Stateless between commands

Each command starts fresh -no shell history, no environment variable changes from previous commands carry over. If you need state, encode it in the command itself: cd /workspace && export NODE_ENV=test && npm test.

Security considerations

Important

Under the AWS shared responsibility model, you are responsible for the security of the commands you execute in your AgentCore Runtime sessions. AWS provides the secure infrastructure and isolation at the microVM level. You are responsible for the commands you run, the data you process, and the access controls you configure.

The security boundary for command execution is the microVM. Each AgentCore Runtime session runs in an isolated microVM with its own kernel, memory, and filesystem. Commands you execute cannot access other customers' workloads or escape the VM boundary. However, within your VM, commands have full access to the container filesystem and any credentials or secrets you have configured.

Auditing with CloudWatch Logs

AgentCore Runtime sends the request ID and the input command to your agent's Amazon CloudWatch Logs log group. You can use these logs to monitor command activity and maintain an audit trail of what commands were executed in your sessions. The command execution output (stdout and stderr) is streamed back to your application and is not logged by the service.

Auditing with CloudTrail

AWS CloudTrail records InvokeAgentRuntimeCommand API calls in your account. Each record includes metadata such as the caller identity, timestamp, source IP address, and response status. CloudTrail does not log the request or response payload. Use CloudTrail to audit who executed commands and when, then correlate with CloudWatch Logs logs using the request ID to see what command was executed.

For sensitive workloads, consider implementing additional controls such as:

  • Using IAM policies to restrict which principals can call InvokeAgentRuntimeCommand

  • Configuring VPC endpoints to keep traffic within your network

  • Setting up CloudWatch Logs metric filters and alarms to detect unexpected command patterns

  • Reviewing CloudTrail logs regularly for unauthorized access attempts

Error handling

When using the InvokeAgentRuntimeCommand operation, you might encounter the following errors:

ValidationException

Occurs when the request parameters are invalid.

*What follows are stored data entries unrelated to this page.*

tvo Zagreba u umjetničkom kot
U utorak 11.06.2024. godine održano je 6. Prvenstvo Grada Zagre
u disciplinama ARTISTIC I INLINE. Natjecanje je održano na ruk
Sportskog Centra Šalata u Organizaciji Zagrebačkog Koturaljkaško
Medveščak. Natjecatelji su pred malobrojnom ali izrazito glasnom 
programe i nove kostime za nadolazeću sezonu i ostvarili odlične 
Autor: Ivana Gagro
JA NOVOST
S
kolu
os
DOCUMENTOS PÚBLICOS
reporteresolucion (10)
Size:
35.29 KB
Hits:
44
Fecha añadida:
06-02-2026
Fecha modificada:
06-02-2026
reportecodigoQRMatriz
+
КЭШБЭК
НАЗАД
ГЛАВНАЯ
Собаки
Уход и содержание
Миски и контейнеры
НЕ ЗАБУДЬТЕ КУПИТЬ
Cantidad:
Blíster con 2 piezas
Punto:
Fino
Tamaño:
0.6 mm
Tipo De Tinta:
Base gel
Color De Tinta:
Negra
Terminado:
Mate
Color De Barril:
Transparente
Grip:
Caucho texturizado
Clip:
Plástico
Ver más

Check that your agent ARN, session ID, and command are correctly formatted. The command must be between 1 byte and 64 KB, the timeout must be between 1 and 3600 seconds, and the session ID must be at least 33 characters.

ResourceNotFoundException

Occurs when the specified agent runtime or session cannot be found. Verify that the agent ARN is correct and that the session is active.

AccessDeniedException

Occurs when you don't have the necessary permissions. Ensure that your IAM policy includes the bedrock-agentcore:InvokeAgentRuntimeCommand permission.

ThrottlingException

Occurs when you exceed the request rate limit of 25 TPS. Implement exponential backoff and retry logic in your application.

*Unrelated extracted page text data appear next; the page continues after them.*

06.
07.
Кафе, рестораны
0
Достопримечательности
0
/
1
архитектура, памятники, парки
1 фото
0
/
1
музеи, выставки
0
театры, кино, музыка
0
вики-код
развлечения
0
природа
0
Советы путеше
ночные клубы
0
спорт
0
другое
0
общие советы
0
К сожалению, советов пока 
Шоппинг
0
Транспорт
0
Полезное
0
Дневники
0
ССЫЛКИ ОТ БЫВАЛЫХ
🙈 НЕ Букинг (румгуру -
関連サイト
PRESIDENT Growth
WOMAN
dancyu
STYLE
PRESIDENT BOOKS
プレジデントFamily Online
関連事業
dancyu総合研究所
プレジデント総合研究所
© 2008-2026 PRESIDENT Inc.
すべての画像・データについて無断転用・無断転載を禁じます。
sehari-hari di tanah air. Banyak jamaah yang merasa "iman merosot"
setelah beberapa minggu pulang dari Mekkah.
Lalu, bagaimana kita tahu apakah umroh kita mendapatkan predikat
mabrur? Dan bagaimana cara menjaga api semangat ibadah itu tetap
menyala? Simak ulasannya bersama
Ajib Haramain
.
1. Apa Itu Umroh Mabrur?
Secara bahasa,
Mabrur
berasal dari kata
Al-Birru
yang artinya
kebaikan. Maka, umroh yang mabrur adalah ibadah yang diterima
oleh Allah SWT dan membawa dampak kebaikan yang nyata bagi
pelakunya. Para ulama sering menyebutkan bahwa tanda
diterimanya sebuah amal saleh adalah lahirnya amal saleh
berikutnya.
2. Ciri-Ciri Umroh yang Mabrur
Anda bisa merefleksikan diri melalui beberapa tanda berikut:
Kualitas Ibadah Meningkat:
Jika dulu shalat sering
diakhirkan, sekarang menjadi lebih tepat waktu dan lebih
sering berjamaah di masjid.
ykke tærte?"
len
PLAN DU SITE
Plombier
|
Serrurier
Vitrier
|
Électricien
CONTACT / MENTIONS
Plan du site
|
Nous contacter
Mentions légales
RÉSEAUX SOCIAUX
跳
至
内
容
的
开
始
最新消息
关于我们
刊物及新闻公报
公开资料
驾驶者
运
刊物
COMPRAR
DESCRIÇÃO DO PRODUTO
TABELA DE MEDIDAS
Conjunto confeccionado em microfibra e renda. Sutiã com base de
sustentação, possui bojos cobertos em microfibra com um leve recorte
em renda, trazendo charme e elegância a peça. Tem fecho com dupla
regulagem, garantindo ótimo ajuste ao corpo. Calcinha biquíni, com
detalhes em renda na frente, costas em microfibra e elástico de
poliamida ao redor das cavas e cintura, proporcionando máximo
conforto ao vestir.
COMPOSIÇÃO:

A command that completes with a non-zero exit code is not an API error. Check the exitCode in the contentStop event to determine if the command itself succeeded. A status of TIMED_OUT indicates the command exceeded the specified timeout.

Best practices

Follow these best practices when using the InvokeAgentRuntimeCommand operation:

  • Use InvokeAgentRuntimeCommand for deterministic operations (tests, git, builds) and InvokeAgentRuntime for reasoning tasks. Don't route deterministic operations through the LLM.

  • Include any developer tools your commands depend on (such as git, npm, or language runtimes) in your container image via your Dockerfile.

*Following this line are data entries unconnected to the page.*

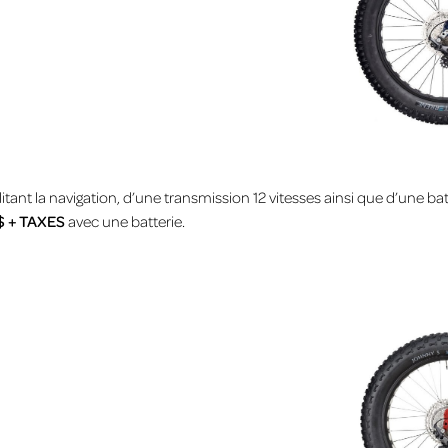
itant la navigation, d’une transmission 12 vitesses ainsi que d’une
$ + TAXES
avec une batterie.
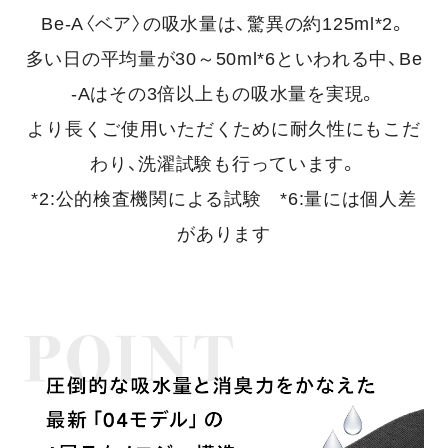
Be-A〈ベア〉の吸水量は、驚異の約125ml*2。
多い日の平均量が30～50ml*6といわれる中、Be
-Aはその3倍以上もの吸水量を実現。
より長くご使用いただくために耐久性にもこだ
わり、洗濯試験も行っています。
*2:公的検査機関による試験 *6:量には個人差
があります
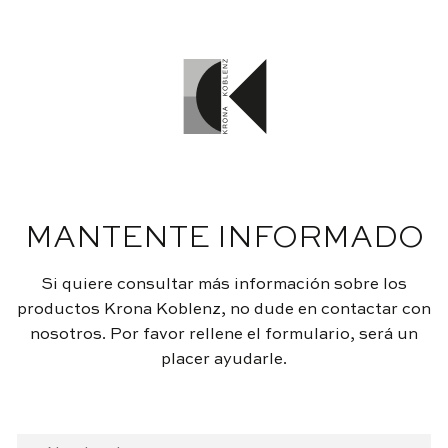
MANTENTE INFORMADO
Si quiere consultar más información sobre los
productos Krona Koblenz, no dude en contactar con
nosotros. Por favor rellene el formulario, será un
placer ayudarle.
CONTACTO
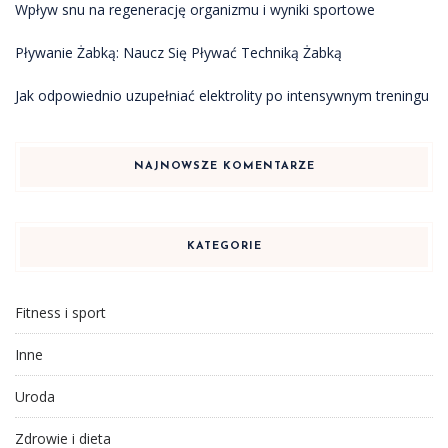
Wpływ snu na regenerację organizmu i wyniki sportowe
Pływanie Żabką: Naucz Się Pływać Techniką Żabką
Jak odpowiednio uzupełniać elektrolity po intensywnym treningu
NAJNOWSZE KOMENTARZE
KATEGORIE
Fitness i sport
Inne
Uroda
Zdrowie i dieta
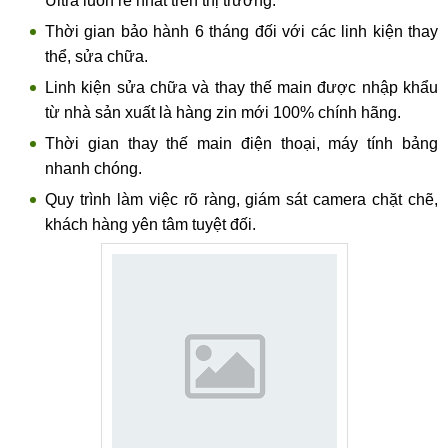
Ultra luôn rẻ nhất trên thị trường.
Thời gian bảo hành 6 tháng đối với các linh kiện thay
thể, sửa chữa.
Linh kiện sửa chữa và thay thế main được nhập khẩu
từ nhà sản xuất là hàng zin mới 100% chính hãng.
Thời gian thay thế main điện thoại, máy tính bảng
nhanh chóng.
Quy trình làm việc rõ ràng, giám sát camera chặt chẽ,
khách hàng yên tâm tuyệt đối.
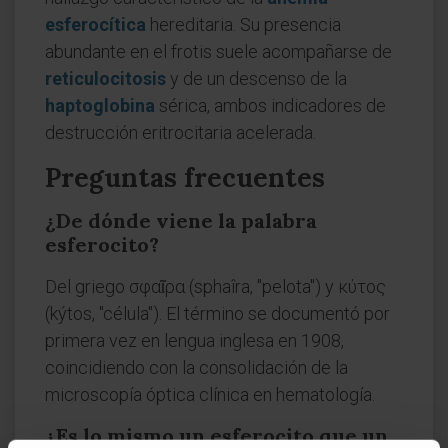
esferocítica
hereditaria. Su presencia
abundante en el frotis suele acompañarse de
reticulocitosis
y de un descenso de la
haptoglobina
sérica, ambos indicadores de
destrucción eritrocitaria acelerada.
Preguntas frecuentes
¿De dónde viene la palabra
esferocito?
Del griego σφαῖρα (sphaîra, "pelota") y κύτος
(kýtos, "célula"). El término se documentó por
primera vez en lengua inglesa en 1908,
coincidiendo con la consolidación de la
microscopía óptica clínica en hematología.
¿Es lo mismo un esferocito que un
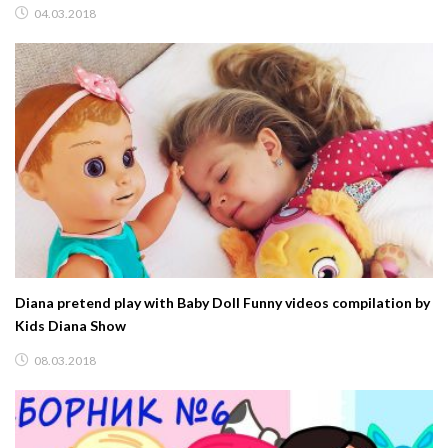
04.03.2018
Diana pretend play with Baby Doll Funny videos compilation by
Kids Diana Show
08.03.2018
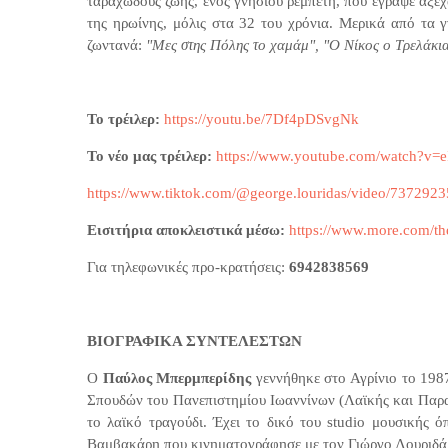
ταραχώδους ζωής, ενός γνήσιου ρεμπέτη, που έγραψε αξέ
της ηρωίνης, μόλις στα 32 του χρόνια. Μερικά από τα 
ζωντανά:
"Μες στης Πόλης το χαμάμ", "Ο Νίκος ο Τρελάκι
Το τρέιλερ:
https://youtu.be/7Df4pDSvgNk
Το νέο μας τρέιλερ:
https://www.youtube.com/watch?v
https://www.tiktok.com/@george.louridas/video/73729
Εισιτήρια αποκλειστικά μέσω:
https://www.more.com/thea
Για τηλεφωνικές προ-κρατήσεις:
6942838569
ΒΙΟΓΡΑΦΙΚΑ ΣΥΝΤΕΛΕΣΤΩΝ
Ο
Παύλος Μπερμπερίδης
γεννήθηκε στο Αγρίνιο το 198
Σπουδών του Πανεπιστημίου Ιωαννίνων (Λαϊκής και Παρα
το λαϊκό τραγούδι. Έχει το δικό του studio μουσικής
Βαμβακάρη που κινηματογράφησε με τον Γιώργο Λουριδά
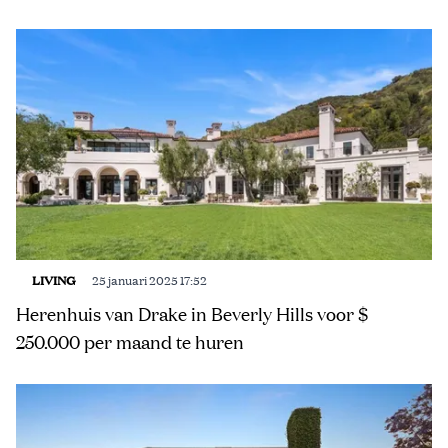
LIVING
25 januari 2025 17:52
Herenhuis van Drake in Beverly Hills voor $
250.000 per maand te huren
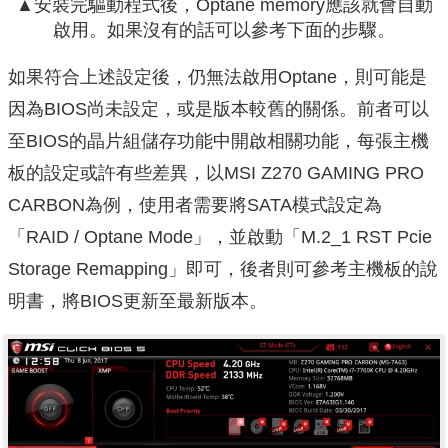
▲安裝完驅動程式後，Optane memory應該就會自動
啟用。如果沒有的話可以參考下面的步驟。
如果符合上述設定後，仍無法啟用Optane，則可能是
因為BIOS尚未設定，或是版本較舊的關係。前者可以
至BIOS的晶片組儲存功能中開啟相關功能，每張主機
板的設定或許有些差異，以MSI Z270 GAMING PRO
CARBON為例，使用者需要將SATA模式設定為
「RAID / Optane Mode」，並啟動「M.2_1 RST Pcie
Storage Remapping」即可，後者則可參考主機板的說
明書，將BIOS更新至最新版本。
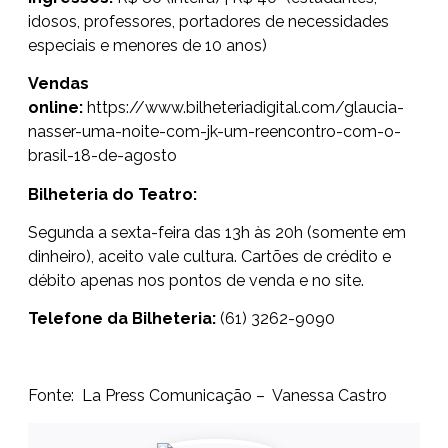
idosos, professores, portadores de necessidades
especiais e menores de 10 anos)
Vendas
online:
https://www.bilheteriadigital.com/glaucia-
nasser-uma-noite-com-jk-um-reencontro-com-o-
brasil-18-de-agosto
Bilheteria do Teatro:
Segunda a sexta-feira das 13h às 20h (somente em
dinheiro), aceito vale cultura. Cartões de crédito e
débito apenas nos pontos de venda e no site.
Telefone da Bilheteria:
(61) 3262-9090
Fonte: La Press Comunicação – Vanessa Castro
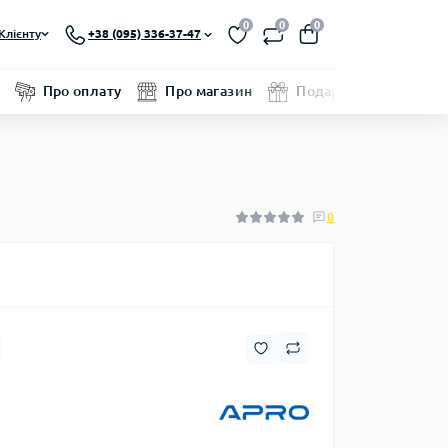
0
0
0
Клієнту
+38 (095) 336-37-47
Про оплату
Про магазин
Подарунковий серти
0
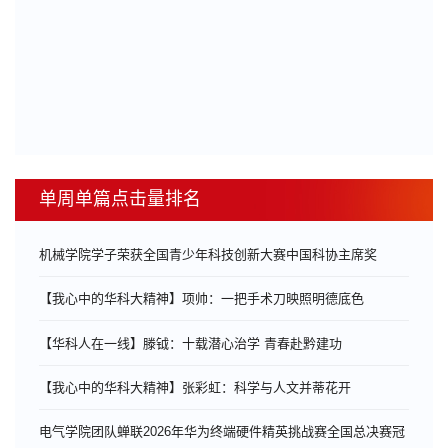
单周单篇点击量排名
机械学院学子荣获全国青少年科技创新大赛中国科协主席奖
【我心中的华科大精神】项帅：一把手术刀映照明德底色
【华科人在一线】滕钺：十载潜心治学 青春赴黔建功
【我心中的华科大精神】张彩虹：科学与人文并蒂花开
电气学院团队蝉联2026年华为终端硬件精英挑战赛全国总决赛冠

  • Always check the exitCode in the contentStop event to determine if the command succeeded.

  • Set appropriate timeouts. A test suite might need 5 minutes, while a git push might only need 30 seconds.

  • Process streaming output incrementally to detect failures early. You can cancel a long-running command rather than waiting for it to complete.

  • Encode state in the command itself using && chaining (for example, cd /workspace && export NODE_ENV=test && npm test), since each command starts a fresh bash process.

  • Use UUIDs for session IDs to meet the 33-character minimum requirement (for example, 12345678-1234-1234-1234-123456789012).